Pictures must not appear in the copy. Restate exactly the lines below from the one with "the material in any medium or" through the one with "documents. You can also", inclusive.

(Collected data)
⁂

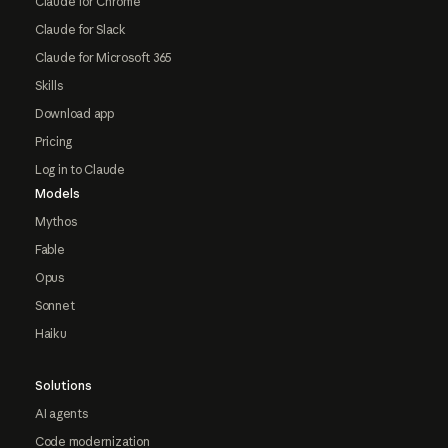
Claude for Chrome
Claude for Slack
Claude for Microsoft 365
Skills
Download app
Pricing
Log in to Claude
Models
Mythos
Fable
Opus
Sonnet
Haiku
Solutions
AI agents
Code modernization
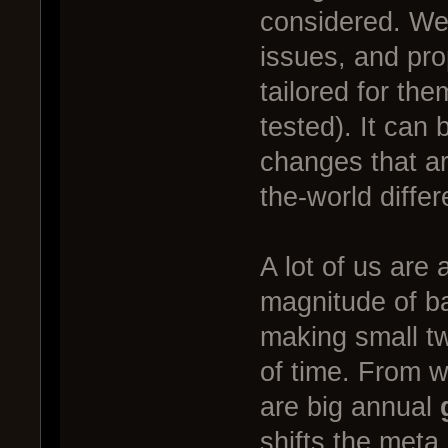
considered. We 
issues, and pro
tailored for th
tested). It can
changes that are
the-world diffe
A lot of us are
magnitude of b
making small t
of time. From 
are big annual
shifts the meta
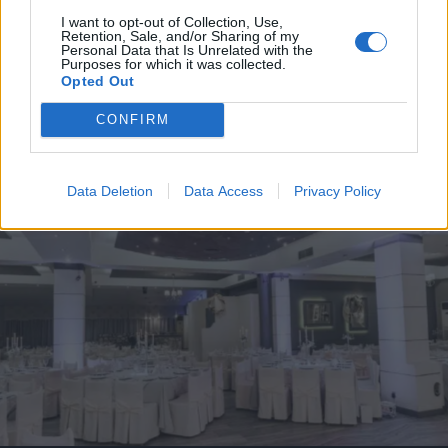
I want to opt-out of Collection, Use,
Retention, Sale, and/or Sharing of my
Personal Data that Is Unrelated with the
Purposes for which it was collected.
Opted Out
CONFIRM
Data Deletion
Data Access
Privacy Policy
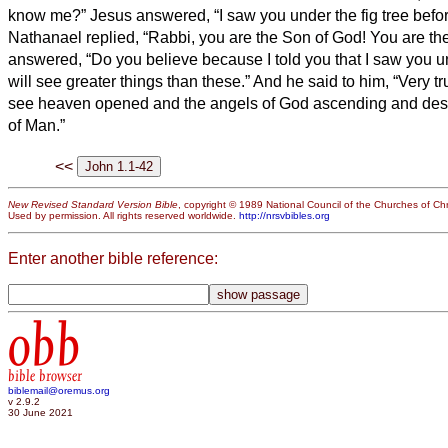
know me?” Jesus answered, “I saw you under the fig tree before
Nathanael replied, “Rabbi, you are the Son of God! You are the
answered, “Do you believe because I told you that I saw you un
will see greater things than these.”
And he said to him, “Very trul
see heaven opened and the angels of God ascending and de
of Man.”
<<
New Revised Standard Version Bible
, copyright © 1989 National Council of the Churches of Chri
Used by permission. All rights reserved worldwide.
http://nrsvbibles.org
Enter another bible reference:
obb
bible browser
biblemail@oremus.org
v 2.9.2
30 June 2021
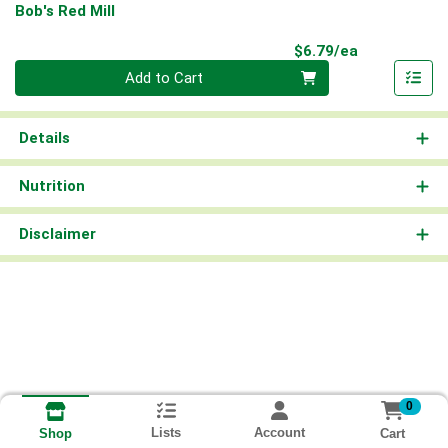
Bob's Red Mill
Product Pri
$6.79/ea
Quantity 0
Add to Cart
Details
Nutrition
Disclaimer
0
Lists
Account
Cart
Shop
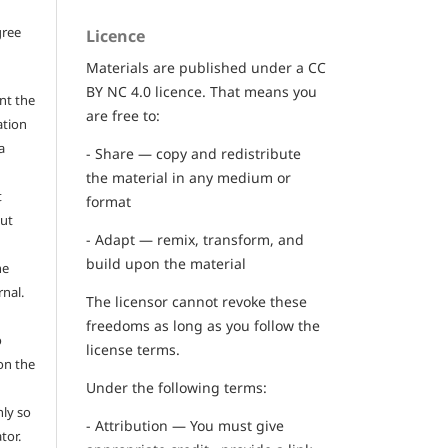
gree
Licence
Materials are published under a CC
BY NC 4.0 licence. That means you
nt the
are free to:
ation
a
- Share — copy and redistribute
the material in any medium or
t
format
out
- Adapt — remix, transform, and
build upon the material
he
rnal.
The licensor cannot revoke these
freedoms as long as you follow the
o
license terms.
on the
Under the following terms:
ly so
- Attribution — You must give
tor.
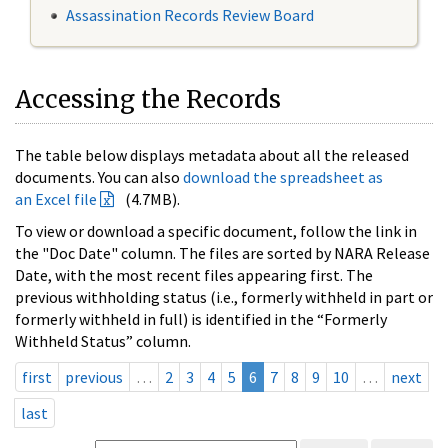
Assassination Records Review Board
Accessing the Records
The table below displays metadata about all the released
documents. You can also
download the spreadsheet as
an Excel file
(4.7MB).
To view or download a specific document, follow the link in
the "Doc Date" column. The files are sorted by NARA Release
Date, with the most recent files appearing first. The
previous withholding status (i.e., formerly withheld in part or
formerly withheld in full) is identified in the “Formerly
Withheld Status” column.
first
previous
…
2
3
4
5
6
7
8
9
10
…
next
last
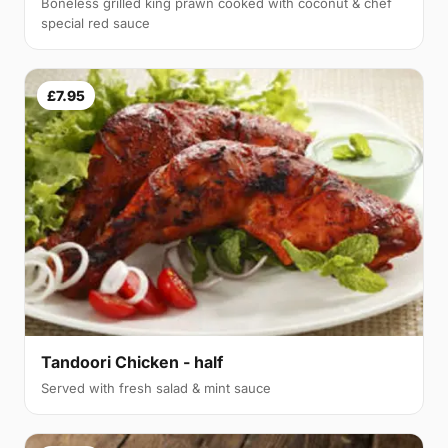
Boneless grilled king prawn cooked with coconut & chef
special red sauce
£7.95
Tandoori Chicken - half
Served with fresh salad & mint sauce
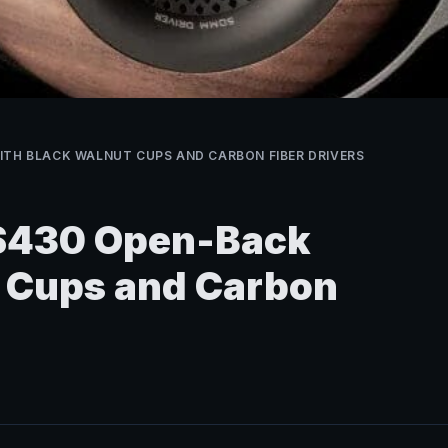
ITH BLACK WALNUT CUPS AND CARBON FIBER DRIVERS
 $430 Open-Back
t Cups and Carbon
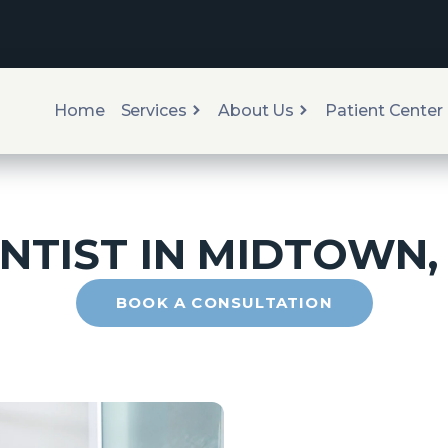
Home
Services
About Us
Patient Center
NTIST IN
MIDTOWN
BOOK A CONSULTATION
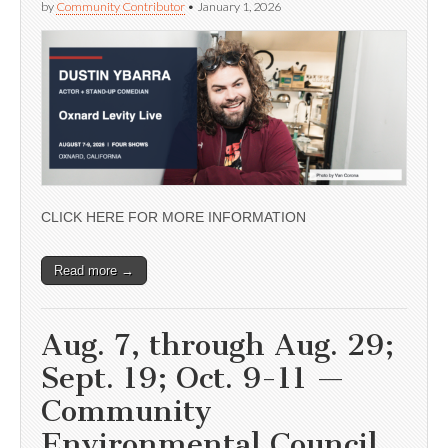
by
Community Contributor
•
January 1, 2026
CLICK HERE FOR MORE INFORMATION
Read more →
Aug. 7, through Aug. 29;
Sept. 19; Oct. 9-11 —
Community
Environmental Council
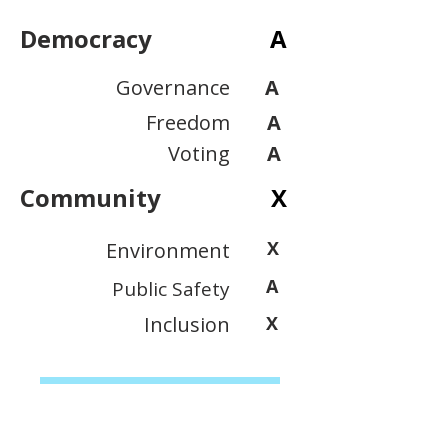
Democracy
A
Governance
A
Freedom
A
Voting
A
Community
X
X
Environment
A
Public Safety
Inclusion
X
View Scoring Criteria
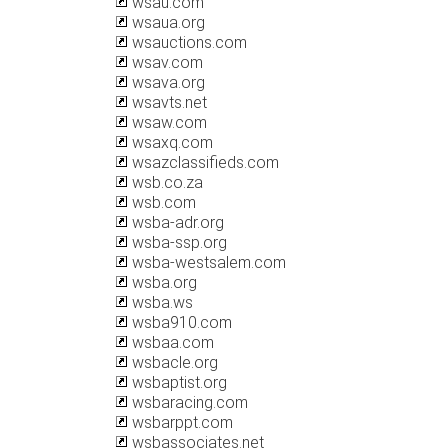
wsau.com
wsaua.org
wsauctions.com
wsav.com
wsava.org
wsavts.net
wsaw.com
wsaxq.com
wsazclassifieds.com
wsb.co.za
wsb.com
wsba-adr.org
wsba-ssp.org
wsba-westsalem.com
wsba.org
wsba.ws
wsba910.com
wsbaa.com
wsbacle.org
wsbaptist.org
wsbaracing.com
wsbarppt.com
wsbassociates.net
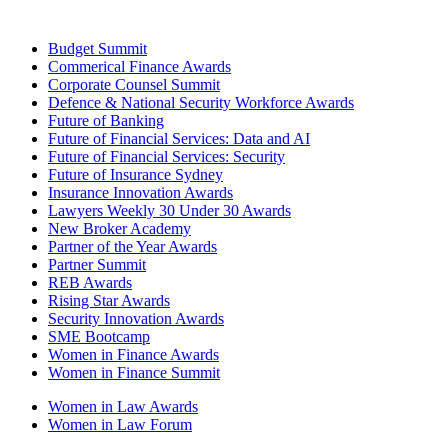
Budget Summit
Commerical Finance Awards
Corporate Counsel Summit
Defence & National Security Workforce Awards
Future of Banking
Future of Financial Services: Data and AI
Future of Financial Services: Security
Future of Insurance Sydney
Insurance Innovation Awards
Lawyers Weekly 30 Under 30 Awards
New Broker Academy
Partner of the Year Awards
Partner Summit
REB Awards
Rising Star Awards
Security Innovation Awards
SME Bootcamp
Women in Finance Awards
Women in Finance Summit
Women in Law Awards
Women in Law Forum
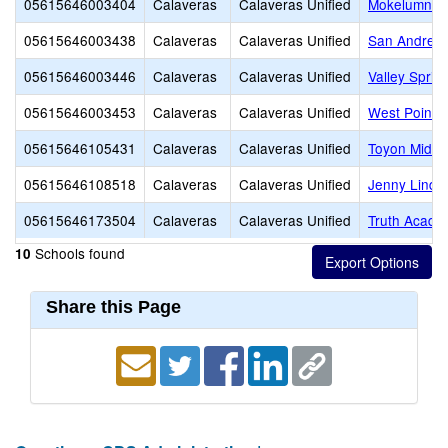
05615646003404
Calaveras
Calaveras Unified
Mokelumne H
05615646003438
Calaveras
Calaveras Unified
San Andreas
05615646003446
Calaveras
Calaveras Unified
Valley Sprin
05615646003453
Calaveras
Calaveras Unified
West Point 
05615646105431
Calaveras
Calaveras Unified
Toyon Middl
05615646108518
Calaveras
Calaveras Unified
Jenny Lind 
05615646173504
Calaveras
Calaveras Unified
Truth Acade
Schools found
10
Share this Page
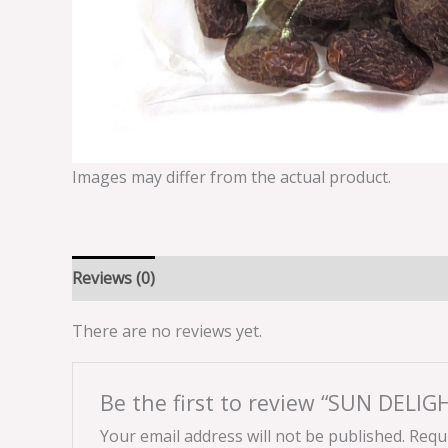
Images may differ from the actual product.
Reviews (0)
There are no reviews yet.
Be the first to review “SUN DELI
Your email address will not be published.
Requi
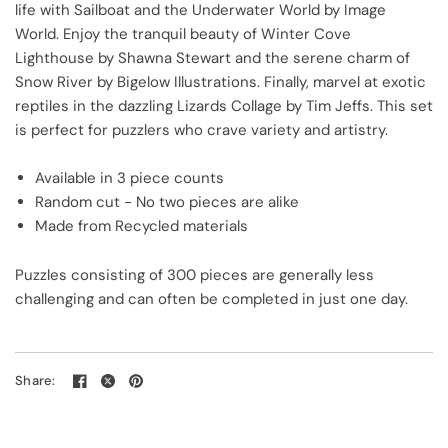
life with Sailboat and the Underwater World by Image
World. Enjoy the tranquil beauty of Winter Cove
Lighthouse by Shawna Stewart and the serene charm of
Snow River by Bigelow Illustrations. Finally, marvel at exotic
reptiles in the dazzling Lizards Collage by Tim Jeffs. This set
is perfect for puzzlers who crave variety and artistry.
Available in 3 piece counts
Random cut - No two pieces are alike
Made from Recycled materials
Puzzles consisting of 300 pieces are generally less
challenging and can often be completed in just one day.
Share:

⁂

> [The completed task]
the material in any medium or
t
format
out
- Adapt — remix, transform, and
build upon the material
he
rnal.
The licensor cannot revoke these
freedoms as long as you follow the
o
license terms.
on the
Under the following terms:
ly so
- Attribution — You must give
tor.
Assassination Records Review Board
Accessing the Records
The table below displays metadata about all the released
documents. You can also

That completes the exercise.